Bevor im Iran die Bevölkerung wählen darf, werden erst einmal die Kandidaten ausgewählt. Sie müssen sich zum herrschenden System bekennen, doch kommen inoffizielle Ausschlusskriterien hinzu. So hat das iranische Innenministerium nur 3 444 von 5 392 registrierten Bewerbern zugelassen. Am 2. März waren nun etwa 48 Millionen Iranerinnen und Iraner aufgerufen, die 290 Abgeordneten des islamistischen Parlaments, des Majless, zu wählen.
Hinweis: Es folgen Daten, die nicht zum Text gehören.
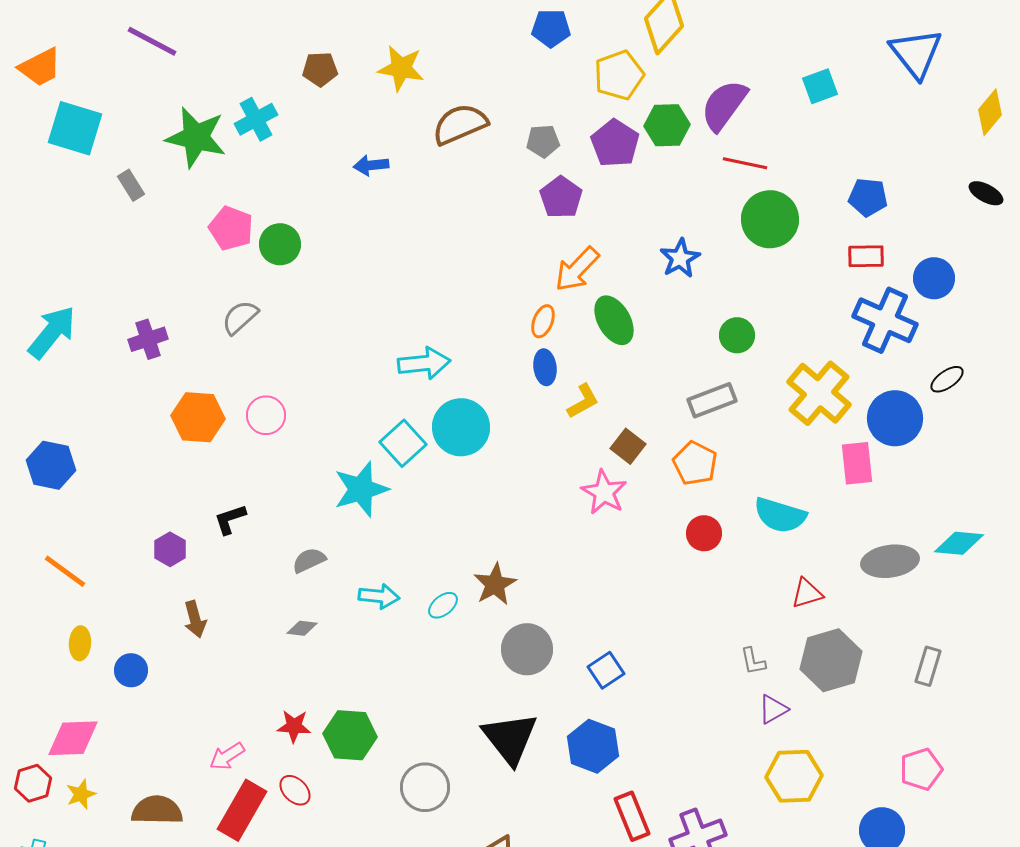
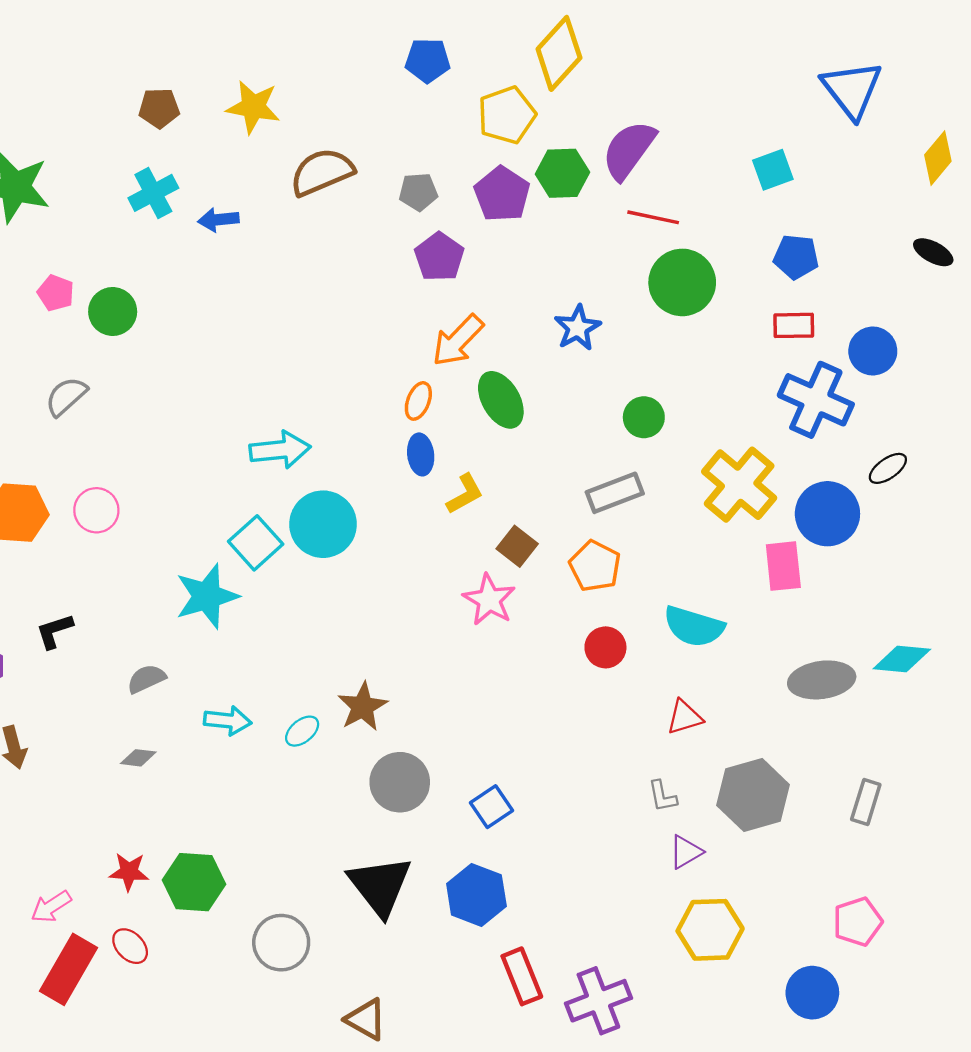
cyan square: (820, 86) -> (773, 170), moved
cyan cross: (256, 119) -> (153, 193), moved
pink pentagon: (231, 228) -> (56, 293), size x0.7
red triangle: (807, 593) -> (684, 717), moved

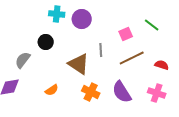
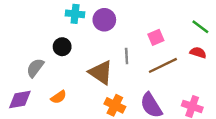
green line: (152, 25) -> (200, 27), moved
red semicircle: (162, 65) -> (198, 53), moved
orange semicircle: (52, 90) -> (59, 97), moved

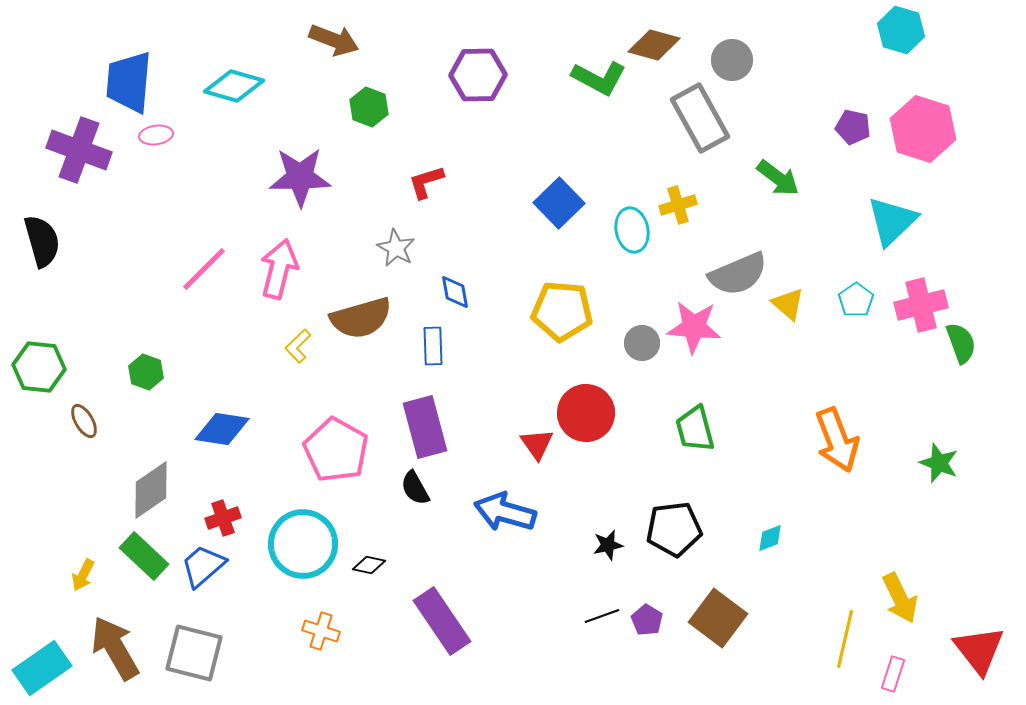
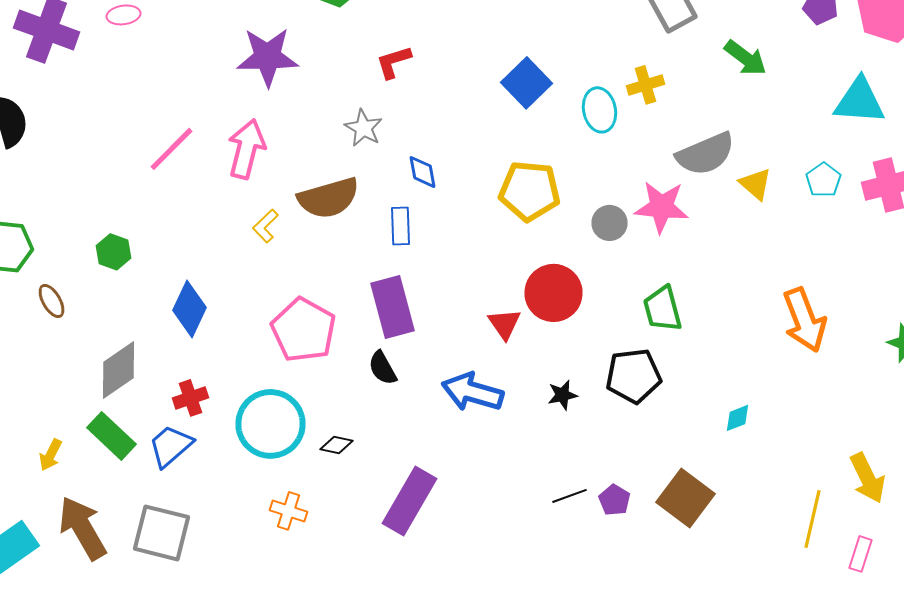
cyan triangle: (892, 221) -> (860, 101), turned 48
blue diamond: (222, 429) -> (190, 309), turned -74
black pentagon: (674, 529) -> (634, 376), moved
black star: (608, 545) -> (562, 395), moved
purple rectangle: (442, 621) -> (410, 501), turned 64

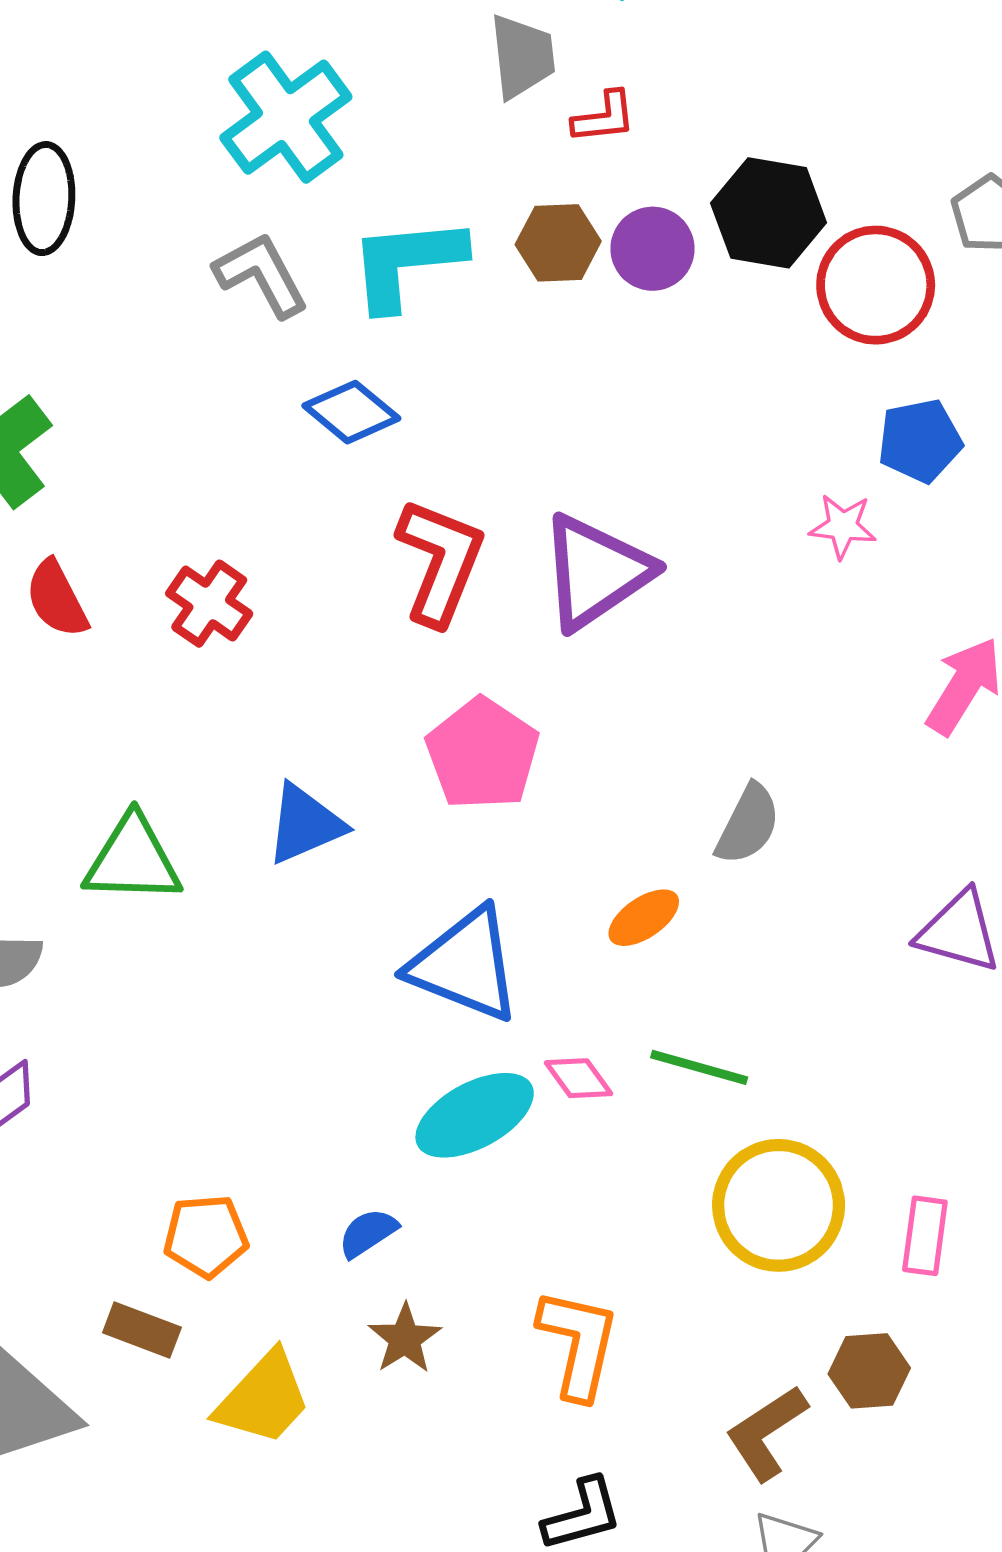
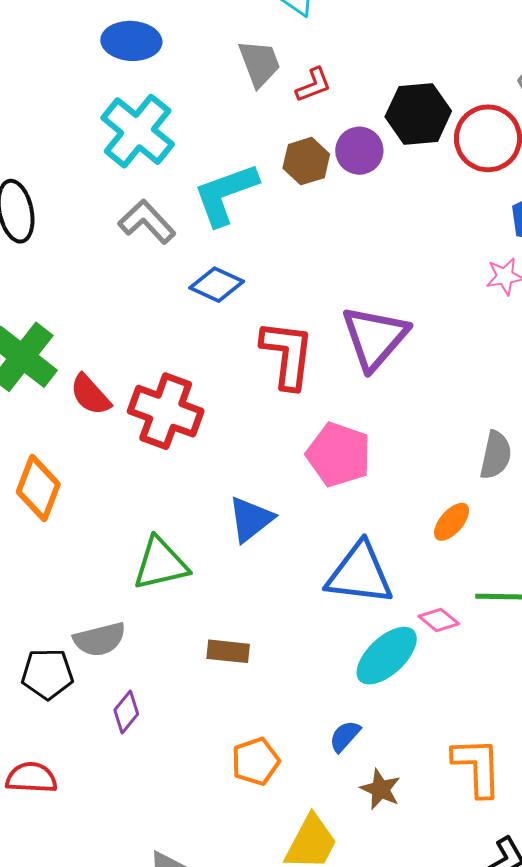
red semicircle: (57, 599) -> (90, 395), moved
red cross: (209, 604) -> (166, 411), size x1.5
brown rectangle: (142, 1330) -> (228, 651), moved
Während die Reformislamisten zum ersten Mal in der Geschichte der Islamischen Republik die Wahlen mehrheitlich boykottieren, haben die konservativ-fundamentalistischen Rivalen des Präsidenten Mahmoud Ahmadinejad die Wahlen gewonnen. Die Wahlbeteiligung betrug nach offiziellen Angaben immerhin 64,5 Prozent. Das Regime wertet dies als Erfolg, Ahmadinejad lobte die hohe Wahlbeteiligung, sie habe die Gegner der »islamischen Revolution zur Verzweiflung gebracht«. Wegen des starken Drucks des Repressionsapparats gab es kaum Proteste gegen die Wahl. In der Provinz Fars soll es zu vereinzelten Aktionen gekommen sein. Dort habe die Polizei auf Protestierende geschossen, berichtet Iranpressnews.
Die Wahlen waren alles andere als frei, dennoch gibt es Gewinner und Verlierer. Ali Larijani, der bisherige Sprecher des Majless, wurde mit 270 382 Stimmen erneut ins Parlament gewählt. Parvin Ahmadinejad, die Schwester des Präsidenten, sowie Ahmad Nateq Nuri, ein bisher einflussreicher rechtsislamistischer Politiker, erlangten keinen Sitz im neunten Majless, berichtete die staatliche Nachrichtenagentur Irna.
Dafür hat es Qolamreza Hadad-Adel geschafft, ein Gegner Ahmadinejads aus den Reihen der Prinzipalisten, einer Gruppe konservativer Hardliner. Hadad-Adel, der Vorsitzender des siebten Majless war, soll die meisten Stimmen in Teheran bekommen haben. Auch Ali Motahari, der seit Jahren zu den schärfsten Kritikern Ahmadinejads gehört, wurde gewählt. Dabei war er zunächst vom Wächterrat disqualifiziert worden, weil bei ihm »ein Mangel an tatkräftigem Gehorsam gegenüber dem Islam und dem Führer« ausgemacht worden war.
Die Iraner hatten die Wahl zwischen den Anhängern des religiösen Führers Ali Khamenei und den Verbündeten Ahmadinejads. Der Sieger ist Khamenei, dessen Kandidaten etwa drei Viertel der Abgeordnetenmandate gewannen. Beide Fraktionen hatten zuvor gemeinsam dafür gesorgt, dass die Reformislamisten aus dem Machtzentrum entfernt wurden. Die ideologischen Differenzen sind marginal, beide Gruppierungen zählen zu den sogenannten Konservativen, und Ahmadinejad hat immer wieder seine Treue zu Khamenei bekundet, der sich öffentlich nie gegen ihn wendete.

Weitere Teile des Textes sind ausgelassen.